ぜひともまた回ろうや!数年間住んでいたお主の鋭敏なマニアックかつ大局的なセンスでもって案内してもらえれば、意義深いものになることは間違いない。寺も含めて、ちゃりで回れたら何よりや。これは近い将来考えたいよな。

: >さてさて、話は変わって、14日から休みが取れれば、江戸に
: >行こうと思っている。

15は先約で埋まっているが、その他はその周辺は調節が聞くと思う。弱り目カープに異常なしとなれば、日程を連絡してくれや。鋭意調整するで。

甲野善紀のオヤジについては、彼が今ぐらい人気になるちょっと前ぐらいから面白いこという人やなと注意はしていた。でも、オリンピックの陸上選手も取り入れたなどという噂と共に一気にメジャーになったな。スタイルは異なるが、松田隆智をすぐに思い出した。中国の宗教や気功や武術に興味を持つ我らには、自然に入れる思想と実技やと感じている。

体験しないと分からんというのは、優れた東洋の「身体感覚を伴う精神性」には不可欠やな。座禅しかり、気功しかり。多くを学ぶワークショップになることやろう。楽しみやな。

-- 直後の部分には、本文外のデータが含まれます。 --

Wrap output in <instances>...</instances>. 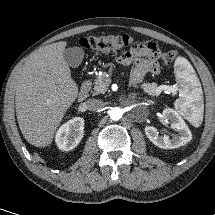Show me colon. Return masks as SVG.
<instances>
[{
    "label": "colon",
    "instance_id": "5ec220e1",
    "mask_svg": "<svg viewBox=\"0 0 215 215\" xmlns=\"http://www.w3.org/2000/svg\"><path fill=\"white\" fill-rule=\"evenodd\" d=\"M80 45L86 50L114 55L135 44L132 37L128 35H101L83 38L80 40ZM176 56L175 51H168L163 54L162 59L165 64L169 65Z\"/></svg>",
    "mask_w": 215,
    "mask_h": 215
}]
</instances>
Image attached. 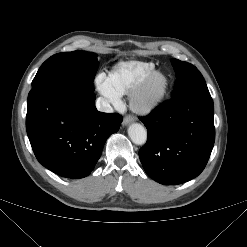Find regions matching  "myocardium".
<instances>
[{"instance_id": "obj_1", "label": "myocardium", "mask_w": 247, "mask_h": 247, "mask_svg": "<svg viewBox=\"0 0 247 247\" xmlns=\"http://www.w3.org/2000/svg\"><path fill=\"white\" fill-rule=\"evenodd\" d=\"M159 85H157V83ZM169 77L161 71L155 70L147 79L135 89L130 96V104L134 111L149 113L153 111L165 98L169 89Z\"/></svg>"}]
</instances>
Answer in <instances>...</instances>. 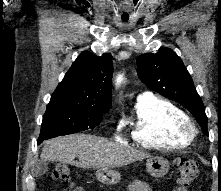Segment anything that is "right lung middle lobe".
Segmentation results:
<instances>
[{"instance_id": "obj_1", "label": "right lung middle lobe", "mask_w": 221, "mask_h": 191, "mask_svg": "<svg viewBox=\"0 0 221 191\" xmlns=\"http://www.w3.org/2000/svg\"><path fill=\"white\" fill-rule=\"evenodd\" d=\"M108 112L94 107L78 105L47 106L43 116L39 141L93 129Z\"/></svg>"}]
</instances>
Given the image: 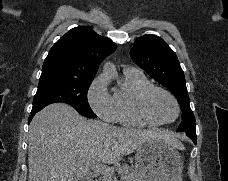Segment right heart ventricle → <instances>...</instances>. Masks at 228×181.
Segmentation results:
<instances>
[{
    "instance_id": "obj_1",
    "label": "right heart ventricle",
    "mask_w": 228,
    "mask_h": 181,
    "mask_svg": "<svg viewBox=\"0 0 228 181\" xmlns=\"http://www.w3.org/2000/svg\"><path fill=\"white\" fill-rule=\"evenodd\" d=\"M110 81L117 83L112 96L115 120L128 125H147L148 122L139 115L136 105L141 92L152 86L148 78L143 74L134 75L131 71L114 68V73L109 74Z\"/></svg>"
}]
</instances>
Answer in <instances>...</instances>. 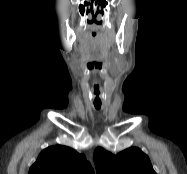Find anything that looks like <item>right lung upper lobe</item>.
<instances>
[{
  "label": "right lung upper lobe",
  "mask_w": 187,
  "mask_h": 174,
  "mask_svg": "<svg viewBox=\"0 0 187 174\" xmlns=\"http://www.w3.org/2000/svg\"><path fill=\"white\" fill-rule=\"evenodd\" d=\"M29 174H94L83 154L56 145L43 150L30 167Z\"/></svg>",
  "instance_id": "right-lung-upper-lobe-1"
}]
</instances>
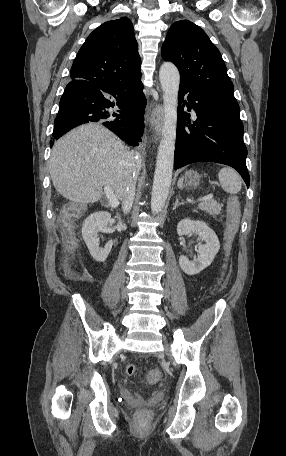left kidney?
<instances>
[{"label": "left kidney", "mask_w": 286, "mask_h": 456, "mask_svg": "<svg viewBox=\"0 0 286 456\" xmlns=\"http://www.w3.org/2000/svg\"><path fill=\"white\" fill-rule=\"evenodd\" d=\"M191 232L198 235L200 240L205 241V244L198 246L199 255L193 261H190L186 256L181 255L179 257V265L186 274L195 275L212 263L220 249V243L215 232L203 221L183 219L178 223L177 233L179 236Z\"/></svg>", "instance_id": "obj_1"}]
</instances>
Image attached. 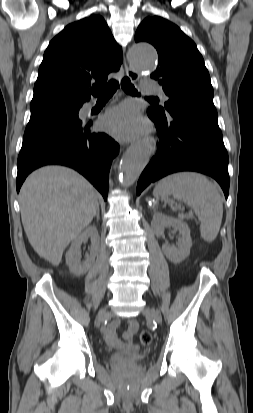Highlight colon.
<instances>
[{"mask_svg":"<svg viewBox=\"0 0 253 413\" xmlns=\"http://www.w3.org/2000/svg\"><path fill=\"white\" fill-rule=\"evenodd\" d=\"M139 340L143 345L150 344L152 341V335L149 331H142L139 334Z\"/></svg>","mask_w":253,"mask_h":413,"instance_id":"5ec220e1","label":"colon"}]
</instances>
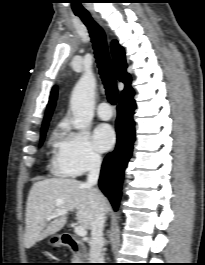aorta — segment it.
I'll list each match as a JSON object with an SVG mask.
<instances>
[{
  "label": "aorta",
  "mask_w": 205,
  "mask_h": 265,
  "mask_svg": "<svg viewBox=\"0 0 205 265\" xmlns=\"http://www.w3.org/2000/svg\"><path fill=\"white\" fill-rule=\"evenodd\" d=\"M96 79L91 71H85L74 87L70 99L73 113L72 124L75 129L83 130L90 125L94 115Z\"/></svg>",
  "instance_id": "1"
}]
</instances>
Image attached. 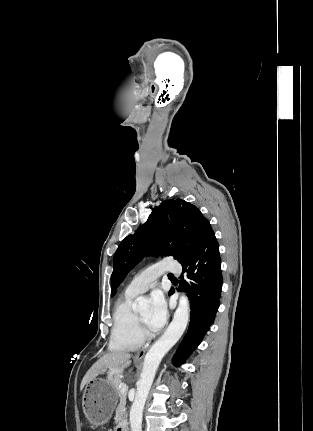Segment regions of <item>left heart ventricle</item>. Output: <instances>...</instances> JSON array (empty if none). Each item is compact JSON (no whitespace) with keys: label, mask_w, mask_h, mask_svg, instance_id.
I'll list each match as a JSON object with an SVG mask.
<instances>
[{"label":"left heart ventricle","mask_w":313,"mask_h":431,"mask_svg":"<svg viewBox=\"0 0 313 431\" xmlns=\"http://www.w3.org/2000/svg\"><path fill=\"white\" fill-rule=\"evenodd\" d=\"M149 313H150L149 308H145L138 313L140 315V317L142 318V320L144 321L146 326H148Z\"/></svg>","instance_id":"left-heart-ventricle-1"}]
</instances>
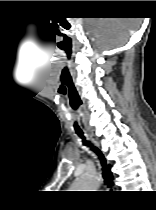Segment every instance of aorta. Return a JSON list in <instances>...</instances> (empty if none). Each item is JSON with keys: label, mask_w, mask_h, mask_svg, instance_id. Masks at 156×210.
Returning <instances> with one entry per match:
<instances>
[{"label": "aorta", "mask_w": 156, "mask_h": 210, "mask_svg": "<svg viewBox=\"0 0 156 210\" xmlns=\"http://www.w3.org/2000/svg\"><path fill=\"white\" fill-rule=\"evenodd\" d=\"M99 183L100 178L97 172L86 171L73 184V189H78V191H89L91 189H97Z\"/></svg>", "instance_id": "762f6f07"}]
</instances>
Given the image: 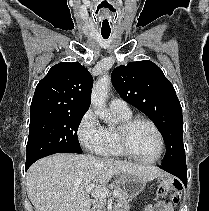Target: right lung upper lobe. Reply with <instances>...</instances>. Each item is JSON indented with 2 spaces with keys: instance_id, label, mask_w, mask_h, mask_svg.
I'll use <instances>...</instances> for the list:
<instances>
[{
  "instance_id": "obj_1",
  "label": "right lung upper lobe",
  "mask_w": 209,
  "mask_h": 211,
  "mask_svg": "<svg viewBox=\"0 0 209 211\" xmlns=\"http://www.w3.org/2000/svg\"><path fill=\"white\" fill-rule=\"evenodd\" d=\"M93 78L78 62L54 65L38 83L31 103V116L80 114L90 106Z\"/></svg>"
}]
</instances>
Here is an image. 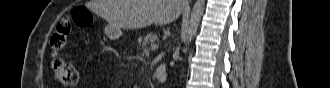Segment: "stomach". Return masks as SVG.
<instances>
[{
  "instance_id": "obj_1",
  "label": "stomach",
  "mask_w": 330,
  "mask_h": 88,
  "mask_svg": "<svg viewBox=\"0 0 330 88\" xmlns=\"http://www.w3.org/2000/svg\"><path fill=\"white\" fill-rule=\"evenodd\" d=\"M112 27H116V26L110 25V26L108 27L110 31H112V30H111ZM116 28H118V27H116ZM110 34H113V33L111 32Z\"/></svg>"
}]
</instances>
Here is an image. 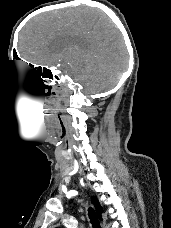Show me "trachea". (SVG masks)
<instances>
[{
    "label": "trachea",
    "mask_w": 171,
    "mask_h": 228,
    "mask_svg": "<svg viewBox=\"0 0 171 228\" xmlns=\"http://www.w3.org/2000/svg\"><path fill=\"white\" fill-rule=\"evenodd\" d=\"M88 215H89V219L91 221L93 228H100V224L98 222L97 216H96L93 208H89Z\"/></svg>",
    "instance_id": "obj_1"
}]
</instances>
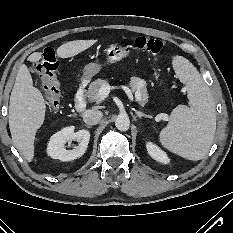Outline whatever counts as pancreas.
I'll return each instance as SVG.
<instances>
[{
  "label": "pancreas",
  "mask_w": 233,
  "mask_h": 233,
  "mask_svg": "<svg viewBox=\"0 0 233 233\" xmlns=\"http://www.w3.org/2000/svg\"><path fill=\"white\" fill-rule=\"evenodd\" d=\"M107 80L98 78L97 80L90 83L89 88L86 92V97L91 102H100L98 97L99 89L102 85L107 84ZM129 86L132 92L136 93V101L144 106L149 101V95L146 88V81L139 77H131L129 81Z\"/></svg>",
  "instance_id": "1"
}]
</instances>
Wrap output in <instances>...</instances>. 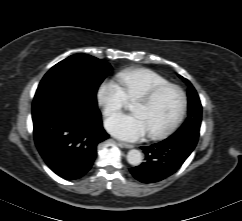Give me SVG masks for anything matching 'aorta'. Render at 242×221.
<instances>
[{
  "label": "aorta",
  "instance_id": "obj_1",
  "mask_svg": "<svg viewBox=\"0 0 242 221\" xmlns=\"http://www.w3.org/2000/svg\"><path fill=\"white\" fill-rule=\"evenodd\" d=\"M127 161L130 165L138 166L142 162V153L139 150L132 149L127 153Z\"/></svg>",
  "mask_w": 242,
  "mask_h": 221
}]
</instances>
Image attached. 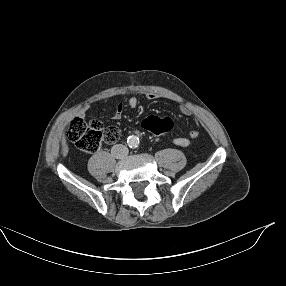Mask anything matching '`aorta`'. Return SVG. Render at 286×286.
Instances as JSON below:
<instances>
[{
	"label": "aorta",
	"mask_w": 286,
	"mask_h": 286,
	"mask_svg": "<svg viewBox=\"0 0 286 286\" xmlns=\"http://www.w3.org/2000/svg\"><path fill=\"white\" fill-rule=\"evenodd\" d=\"M139 138L135 135L129 136L127 139V144L130 148H137L139 146Z\"/></svg>",
	"instance_id": "1"
}]
</instances>
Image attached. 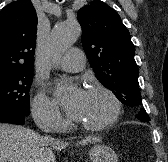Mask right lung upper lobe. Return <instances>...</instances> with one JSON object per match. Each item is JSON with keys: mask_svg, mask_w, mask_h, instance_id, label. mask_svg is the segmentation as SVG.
<instances>
[{"mask_svg": "<svg viewBox=\"0 0 168 162\" xmlns=\"http://www.w3.org/2000/svg\"><path fill=\"white\" fill-rule=\"evenodd\" d=\"M36 11L29 0H17L0 11V77L33 71Z\"/></svg>", "mask_w": 168, "mask_h": 162, "instance_id": "right-lung-upper-lobe-1", "label": "right lung upper lobe"}]
</instances>
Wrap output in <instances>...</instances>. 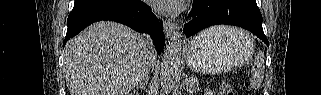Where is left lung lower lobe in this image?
Segmentation results:
<instances>
[{
  "label": "left lung lower lobe",
  "instance_id": "0a47b994",
  "mask_svg": "<svg viewBox=\"0 0 321 95\" xmlns=\"http://www.w3.org/2000/svg\"><path fill=\"white\" fill-rule=\"evenodd\" d=\"M189 16L193 19L184 26L186 37L212 25L226 24L247 29L268 45L256 0H194Z\"/></svg>",
  "mask_w": 321,
  "mask_h": 95
}]
</instances>
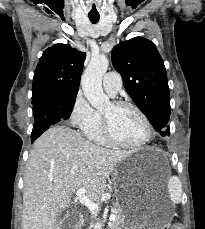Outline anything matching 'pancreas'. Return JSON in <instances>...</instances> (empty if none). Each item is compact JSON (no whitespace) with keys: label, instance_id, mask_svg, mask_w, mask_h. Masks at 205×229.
Here are the masks:
<instances>
[{"label":"pancreas","instance_id":"1","mask_svg":"<svg viewBox=\"0 0 205 229\" xmlns=\"http://www.w3.org/2000/svg\"><path fill=\"white\" fill-rule=\"evenodd\" d=\"M112 210L113 211L116 210L117 212L114 213L116 215V220L111 222L110 229H124L125 223H124V218L119 208V204L114 203Z\"/></svg>","mask_w":205,"mask_h":229}]
</instances>
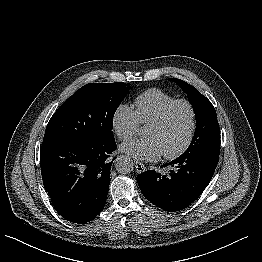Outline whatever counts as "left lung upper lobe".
Instances as JSON below:
<instances>
[{"instance_id": "left-lung-upper-lobe-1", "label": "left lung upper lobe", "mask_w": 262, "mask_h": 262, "mask_svg": "<svg viewBox=\"0 0 262 262\" xmlns=\"http://www.w3.org/2000/svg\"><path fill=\"white\" fill-rule=\"evenodd\" d=\"M169 80L175 81L187 93L196 117L194 137L182 156L201 153L219 154L220 129L216 111L211 102L185 81L175 78H169Z\"/></svg>"}]
</instances>
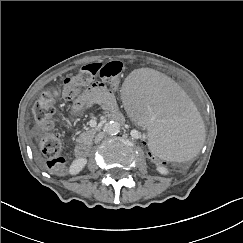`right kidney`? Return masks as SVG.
<instances>
[{
    "mask_svg": "<svg viewBox=\"0 0 243 243\" xmlns=\"http://www.w3.org/2000/svg\"><path fill=\"white\" fill-rule=\"evenodd\" d=\"M87 164V159L86 158H77L75 159L69 169L70 174H78Z\"/></svg>",
    "mask_w": 243,
    "mask_h": 243,
    "instance_id": "obj_1",
    "label": "right kidney"
}]
</instances>
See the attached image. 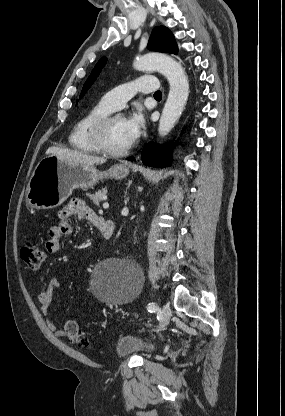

: >そうそう先日、毛利発祥の地・安芸高田で清住寺というお寺で
: >新たな発見があった。
: >詳細は拙者のへっぽこ頭がまとまったら話すわ。

よろしく!楽しみにしてるわ!

: >頭を落として、内臓を取り出す瞬間は、ホント嫌な気持ちやね。
: >漁師が何とか塚とか作って供養する気持ちが実によくわかる。

これも分かる。俺がBerkeleyで「アメリカにおける仏教」というクラスを取ってpaper書いていたときに初めて読んだ、確か中公新書の柳田聖山(禅)が書いた本にあった話を思い出す。この話しはvividで中々に衝撃的やった。

元漁師の中国仏教の偉人(名前忘れた)が、殺生を行う暮らしに我慢できず出家をしたいが中々できないと思い悩んでいるときに、いつもどおり朝の漁に大きな川に出た。ふとしたときにオヤジが足を滑らして落ちる。その瞬間に息子に天啓がひらめき、なんと彼は溺れるオヤジを置いたまま一目散に陸めがけて舟を戻し、そのまま走って寺に入り剃髪したという。真っ先にオヤジの菩提を弔い(当たり前や!)、そのはんぱない覚悟の上に修行したものだから物凄い高僧になり、かの悲劇も、煮え切らない凡夫を導く、仏による縁(というか、明王による索やと思うが…)ではなかったかと語ったらしい。

そうそう。こないだ帰阪したときに瀧之坊と会うてきた。メールでのやり取りはあったけど、直接会うたのは1年ぶりぐらいやったのでは。元気にしとったで。が、彼も丁度人生の岐路に立っており、ケーキ業界を続けるべきか、それともその他の道(具体的に挙がっていた)を選択するべきかの最終決断を今夏に控えている様子であった。また決まれば教えてもらえると思うが。

そんな感じでこれからますます暑いとは思うが、くたばらずに精進しましょうぜ!